一个偶然机会的相识,他的乐意助人使那位女性动心,她的关怀体贴打动了他的心。然而由于时间和空间距离的遥远,使他们相互间并没有很深入的了解,就试图要走在一起。可多几次见面、多几次交谈,而且一谈婚嫁,桌面上就有太多的具体问题。这才发现两人的人生观、价值观以及教养修养、为人处事都存在着不可逾越的鸿沟。生活中的温暖取代不了感情、心灵的交流,他舍不得就此放弃,找了种种能沟通的途径,但任何努力都无济于事。要改变自己、改变别人都不是他这样岁数能做到的事情。在我没认识他以前,他就忍痛做出了分手的决定,这很残酷,但维持下去就更残酷,他不想勉强自己。已经有过一次失败的婚姻,再有第二次的话,人生也就太痛苦了。当时,他很想在自己有能力时能帮助这位女友,尽一份心意。但一下还不能接受分手现实的她,时时的电话使他烦恼与忧虑。

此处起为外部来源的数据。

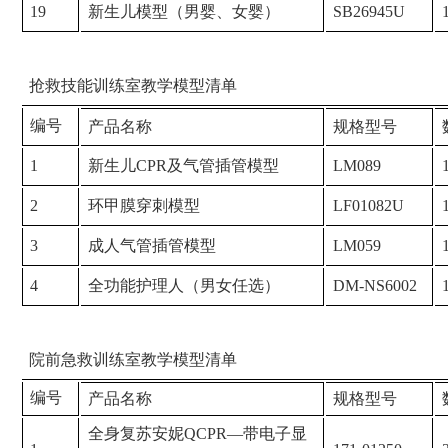
19
新生儿模型（男婴、女婴）
SB26945U
抢救技能训练室教学模型清单
编号
产品名称
规格型号
1
新生儿CPR及气管插管模型
LM089
2
环甲膜穿刺模型
LF01082U
3
成人气管插管模型
LM059
4
全功能护理人（男女任选）
DM-NS6002
院前急救训练室教学模型清单
编号
产品名称
规格型号
全身复苏安妮QCPR—带电子显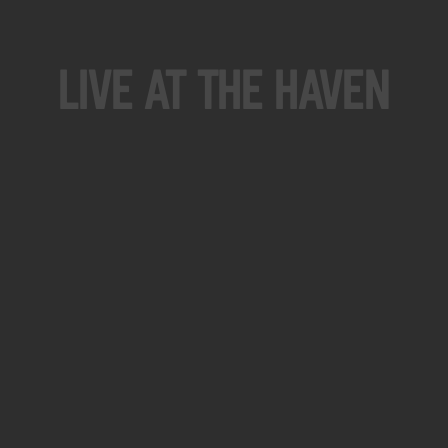
Live At The Haven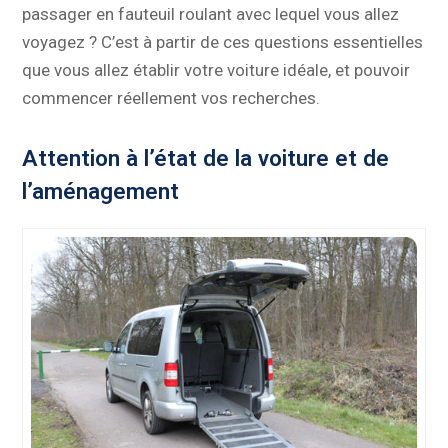
passager en fauteuil roulant avec lequel vous allez
voyagez ? C’est à partir de ces questions essentielles
que vous allez établir votre voiture idéale, et pouvoir
commencer réellement vos recherches.
Attention à l’état de la voiture et de
l’aménagement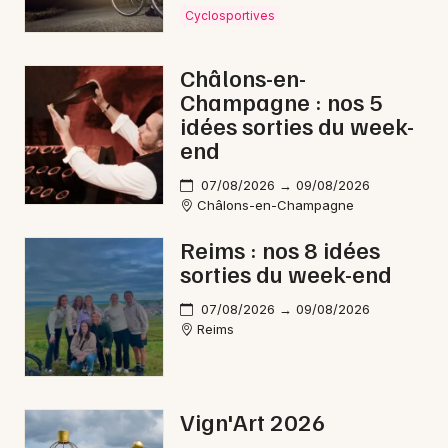
Cyclosportives
Marche gourmande dans le Grand Est
Châlons-en-
Champagne : nos 5
idées sorties du week-
end
Newsletter des sorties
07/08/2026 → 09/08/2026
Artistes en tournée
Châlons-en-Champagne
Actus à Châlons-en-Champagne
Reims : nos 8 idées
sorties du week-end
Magazine à Châlons-en-Champagne
07/08/2026 → 09/08/2026
Reims
Vign'Art 2026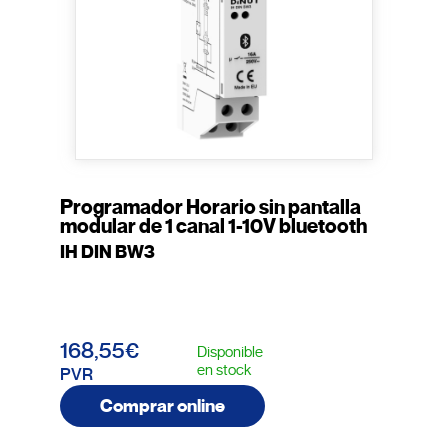
Programador Horario sin pantalla
modular de 1 canal 1-10V bluetooth
IH DIN BW3
168,55€
Disponible
en stock
PVR
Comprar online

说老实话,他那复杂的感情经历并不是件值得我欣慰的事,那时值得我看重的是,他那坦诚的相告。他不是一个单纯的人,但是一个很珍惜感情的男人。他能客观分析他感情经历的前因后果,他能真心反省他自己的是非对错,在今天的确是很难得的。尽管我无心涉足他那烦恼的感情世界,但我真的对他产生了一种我自己也说不清楚的信任感。我在电话里告诉他,说:“你要好好安慰你的女朋友,因为她爱你,你也曾经爱过她。爱本身不是错误,不幸的是你们在没有确认爱的共同点时,就轻率地要走在一起,这个责任多半在你。接受有时比拒绝伤人更深,你尽可能去弥补你的过去吧……”

这不是我的高姿态,也不是我的宽容,而是我做人的基本准则。大家为生存已活得很累、很烦心,已很少有快乐,何必再去让过去的事困扰自己、痛苦自己呢?再说,在不同的社会环境里生活了40多年的两个成年人,谁没有自己的历史和过去?谁都无权去指责抱怨对方的过去。相识相知是为了今天、为了将来,谁都无需去追究历史。历史不要忘记,更不用抹杀。各种回忆都是人生的价值,走过的弯路、淌过的浑水、犯过的错误、得到的教训;苦的、辣的、涩的;甜的、香的、爽的;悲伤的与欢快的,等等。我们正是由此一天天成熟,一年年懂事,人到中年,往事都不堪回首。向前看,向前走,才是我们应有的态度。

长长的电话使我的心不再平静,这与往常的相亲有些不一样,不能轻易地挥手说再见,暗中好像有种无形的力,把他推向了我。我该接受?还是该婉言推脱?矛盾、犹豫、拿不定主意。是朋友们竭力地劝说促使我下了决心,当我再飞回日本东京时,已经明确了我与他的恋爱关系。